**Directions for this task:** Restate the data below word for word, omitting pictures.

Dataset items:
--- --- ---
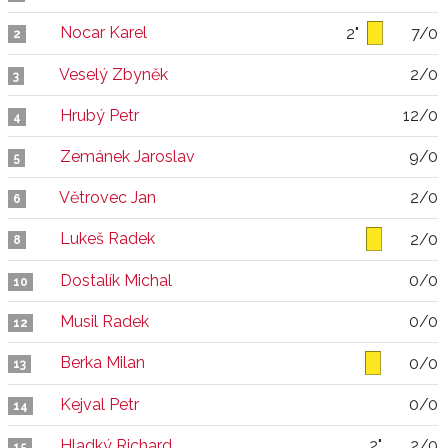
Nocar Karel
2"
7/0
2
Veselý Zbyněk
2/0
3
Hrubý Petr
12/0
4
Zemánek Jaroslav
9/0
5
Větrovec Jan
2/0
6
Lukeš Radek
2/0
8
Dostalík Michal
0/0
10
Musil Radek
0/0
12
Berka Milan
0/0
13
Kejval Petr
0/0
14
Hladký Richard
2"
2/0
15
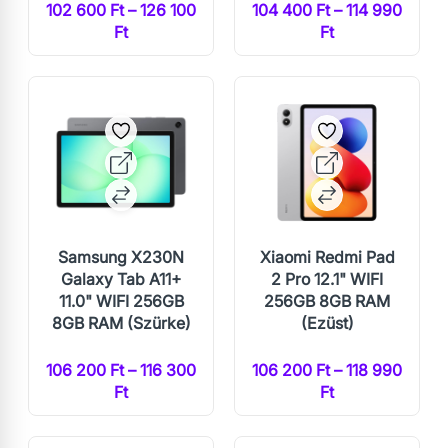
102 600 Ft – 126 100
104 400 Ft – 114 990
Ft
Ft
Samsung X230N
Xiaomi Redmi Pad
Galaxy Tab A11+
2 Pro 12.1" WIFI
11.0" WIFI 256GB
256GB 8GB RAM
8GB RAM (Szürke)
(Ezüst)
106 200 Ft – 116 300
106 200 Ft – 118 990
Ft
Ft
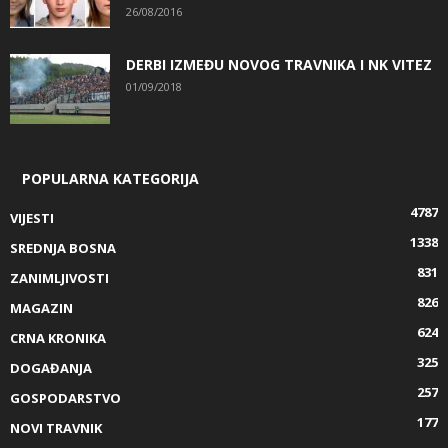
26/08/2016
DERBI IZMEĐU NOVOG TRAVNIKA I NK VITEZ
01/09/2018
POPULARNA KATEGORIJA
4787
VIJESTI
1338
SREDNJA BOSNA
831
ZANIMLJIVOSTI
826
MAGAZIN
624
CRNA KRONIKA
325
DOGAĐANJA
257
GOSPODARSTVO
177
NOVI TRAVNIK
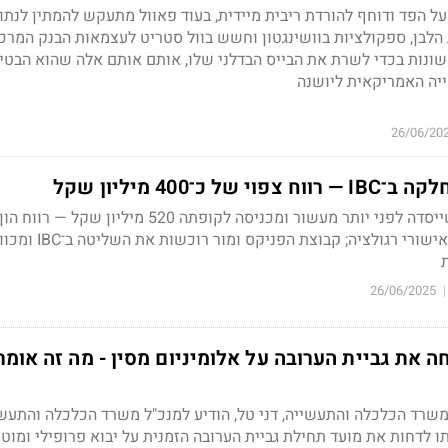
 הפד ודוחף להורדת ריבית מיידית, בעוד פאוול מתעקש להמתין לנתו
הלבן, ספקולציות בוושינגטון וחשש בוול סטריט לעצמאות הבנק המרכז
ונות בכדי לשרת את הבייס הבדלני שלו, אותם אותם אלה שהוא הבטי
יה האמריקאית ליושנה
26/06/20
 כ־400 מיליון שקל
מיליון לפני מס, בכפוף לאישורי רגולציה; קבוצת הפניקס ומור
26/06/2025
|
את גביית הערובה על אלומיניום מסין - מה זה אומר
שרד הכלכלה והתעשייה, דני טל, הודיע למנכ"ל משרד הכלכלה והתעשי
לדחות את מועד תחילת גביית הערובה הזמנית על יבוא פרופילי ומוטו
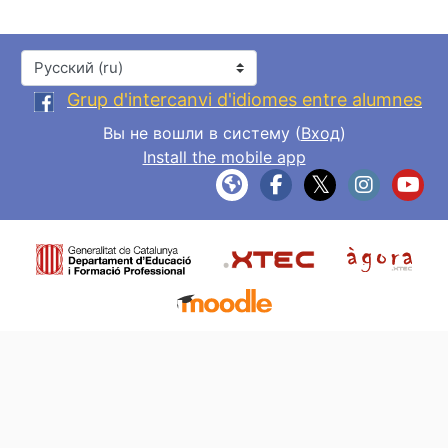
Язык
Grup d'intercanvi d'idiomes entre alumnes
Вы не вошли в систему (
Вход
)
Install the mobile app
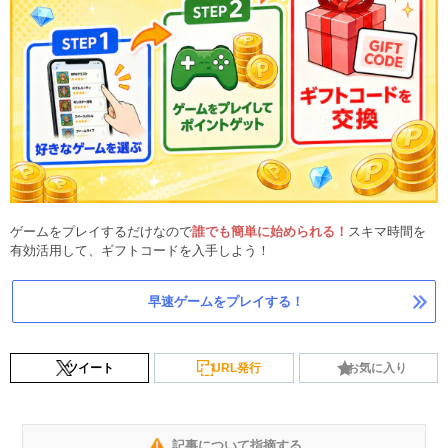
ゲームをプレイするだけなので
誰でも簡単に始められる！
スキマ時間を
有効活用して、ギフトコードを入手しよう！
早速ゲームをプレイする！
ツイート
URL発行
お気に入り
記事について指摘する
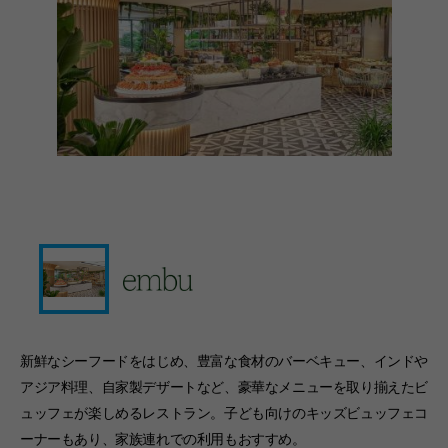
新鮮なシーフードをはじめ、豊富な食材のバーベキュー、インドや
アジア料理、自家製デザートなど、豪華なメニューを取り揃えたビ
ュッフェが楽しめるレストラン。子ども向けのキッズビュッフェコ
ーナーもあり、家族連れでの利用もおすすめ。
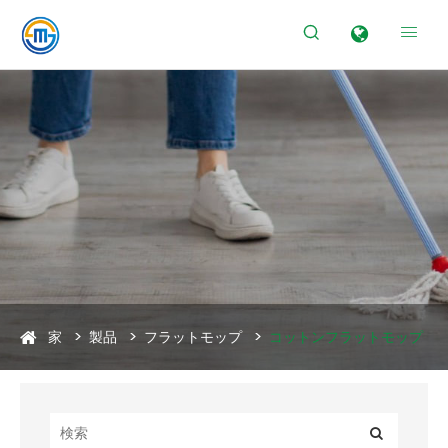


家
製品
フラットモップ
コットンフラットモップ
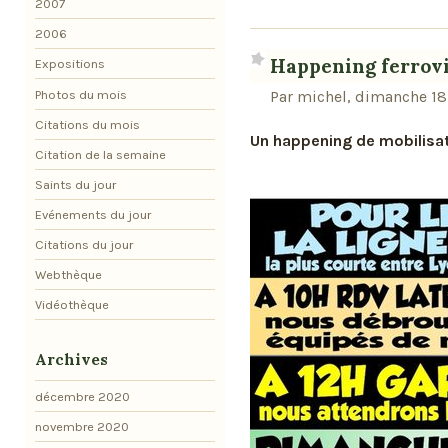
2007
2006
Happening ferrovi
Expositions
Photos du mois
Par michel, dimanche 18
Citations du mois
Un happening de mobilisat
Citation de la semaine
Saints du jour
Evénements du jour
Citations du jour
Webthèque
Vidéothèque
Archives
décembre 2020
novembre 2020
--- --- ---
**Problem solution:**
Nocar Karel
2"
7/0
2
Veselý Zbyněk
2/0
3
Hrubý Petr
12/0
4
Zemánek Jaroslav
9/0
5
Větrovec Jan
2/0
6
Lukeš Radek
2/0
8
Dostalík Michal
0/0
10
Musil Radek
0/0
12
Berka Milan
0/0
13
Kejval Petr
0/0
14
Hladký Richard
2"
2/0
15
102 600 Ft – 126 100
104 400 Ft – 114 990
Ft
Ft
Samsung X230N
Xiaomi Redmi Pad
Galaxy Tab A11+
2 Pro 12.1" WIFI
11.0" WIFI 256GB
256GB 8GB RAM
8GB RAM (Szürke)
(Ezüst)
106 200 Ft – 116 300
106 200 Ft – 118 990
Ft
Ft
26/08/2016
DERBI IZMEĐU NOVOG TRAVNIKA I NK VITEZ
01/09/2018
POPULARNA KATEGORIJA
4787
VIJESTI
1338
SREDNJA BOSNA
831
ZANIMLJIVOSTI
826
MAGAZIN
624
CRNA KRONIKA
325
DOGAĐANJA
257
GOSPODARSTVO
177
NOVI TRAVNIK
 הפד ודוחף להורדת ריבית מיידית, בעוד פאוול מתעקש להמתין לנתו
הלבן, ספקולציות בוושינגטון וחשש בוול סטריט לעצמאות הבנק המרכז
ונות בכדי לשרת את הבייס הבדלני שלו, אותם אותם אלה שהוא הבטי
יה האמריקאית ליושנה
26/06/20
 כ־400 מיליון שקל
מיליון לפני מס, בכפוף לאישורי רגולציה; קבוצת הפניקס ומור
26/06/2025
|
את גביית הערובה על אלומיניום מסין - מה זה אומר
שרד הכלכלה והתעשייה, דני טל, הודיע למנכ"ל משרד הכלכלה והתעשי
לדחות את מועד תחילת גביית הערובה הזמנית על יבוא פרופילי ומוטו
Язык
Grup d'intercanvi d'idiomes entre alumnes
Вы не вошли в систему (
Вход
)
Install the mobile app
ゲームをプレイするだけなので
誰でも簡単に始められる！
スキマ時間を
有効活用して、ギフトコードを入手しよう！
早速ゲームをプレイする！
ツイート
URL発行
お気に入り
記事について指摘する
新鮮なシーフードをはじめ、豊富な食材のバーベキュー、インドや
アジア料理、自家製デザートなど、豪華なメニューを取り揃えたビ
ュッフェが楽しめるレストラン。子ども向けのキッズビュッフェコ
ーナーもあり、家族連れでの利用もおすすめ。


家
製品
フラットモップ
コットンフラットモップ
2007
2006
Happening ferrovi
Expositions
Photos du mois
Par michel, dimanche 18
Citations du mois
Un happening de mobilisat
Citation de la semaine
Saints du jour
Evénements du jour
Citations du jour
Webthèque
Vidéothèque
Archives
décembre 2020
novembre 2020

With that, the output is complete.